An investigation on the feasibility of cross-project defect prediction

  • Authors:
  • Zhimin He;Fengdi Shu;Ye Yang;Mingshu Li;Qing Wang

  • Affiliations:
  • Laboratory for Internet Software Technologies, Institute of Software Chinese Academy of Sciences, Beijing, China 100190 and Graduate University Chinese Academy of Sciences, Beijing, China 100190;Laboratory for Internet Software Technologies, Institute of Software Chinese Academy of Sciences, Beijing, China 100190;Laboratory for Internet Software Technologies, Institute of Software Chinese Academy of Sciences, Beijing, China 100190;Laboratory for Internet Software Technologies, Institute of Software Chinese Academy of Sciences, Beijing, China 100190 and State Key Laboratory of Computer Science, Institute of Software, Chinese ...;Laboratory for Internet Software Technologies, Institute of Software Chinese Academy of Sciences, Beijing, China 100190

  • Venue:
  • Automated Software Engineering
  • Year:
  • 2012

Quantified Score

Hi-index 0.02

Visualization

Abstract

Software defect prediction helps to optimize testing resources allocation by identifying defect-prone modules prior to testing. Most existing models build their prediction capability based on a set of historical data, presumably from the same or similar project settings as those under prediction.
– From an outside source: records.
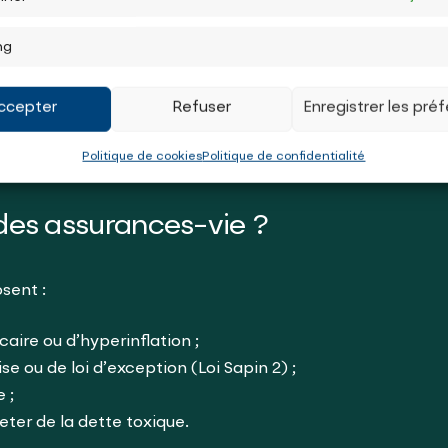
ng
francs (0,45 €).
e 9 francs.
ccepter
Refuser
Enregistrer les pré
l’euro a fondu de plus de 60 % sur certains produits de bas
Politique de cookies
Politique de confidentialité
salaires n’augmentent pas, vos charges explosent.
 des assurances-vie ?
sent :
caire ou d’hyperinflation ;
e ou de loi d’exception (Loi Sapin 2) ;
 ;
heter de la dette toxique.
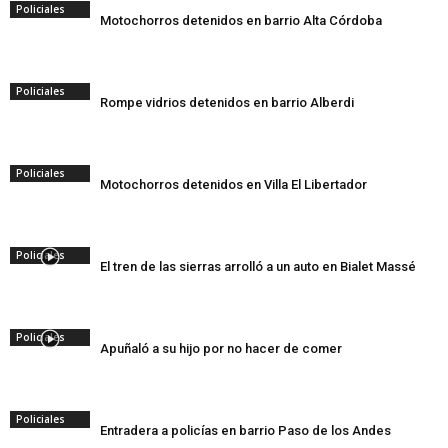
Policiales
Motochorros detenidos en barrio Alta Córdoba
Policiales
Rompe vidrios detenidos en barrio Alberdi
Policiales
Motochorros detenidos en Villa El Libertador
Policiales
El tren de las sierras arrolló a un auto en Bialet Massé
Policiales
Apuñaló a su hijo por no hacer de comer
Policiales
Entradera a policías en barrio Paso de los Andes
However, such historical data is not always available in practice. One potential way of predicting defects in projects without historical data is to learn predictors from data of other projects. This paper investigates defect predictions in the cross-project context focusing on the selection of training data. We conduct three large-scale experiments on 34 data sets obtained from 10 open source projects. Major conclusions from our experiments include: (1) in the best cases, training data from other projects can provide better prediction results than training data from the same project; (2) the prediction results obtained using training data from other projects meet our criteria for acceptance on the average level, defects in 18 out of 34 cases were predicted at a Recall greater than 70% and a Precision greater than 50%; (3) results of cross-project defect predictions are related with the distributional characteristics of data sets which are valuable for training data selection. We further propose an approach to automatically select suitable training data for projects without historical data. Prediction results provided by the training data selected by using our approach are comparable with those provided by training data from the same project.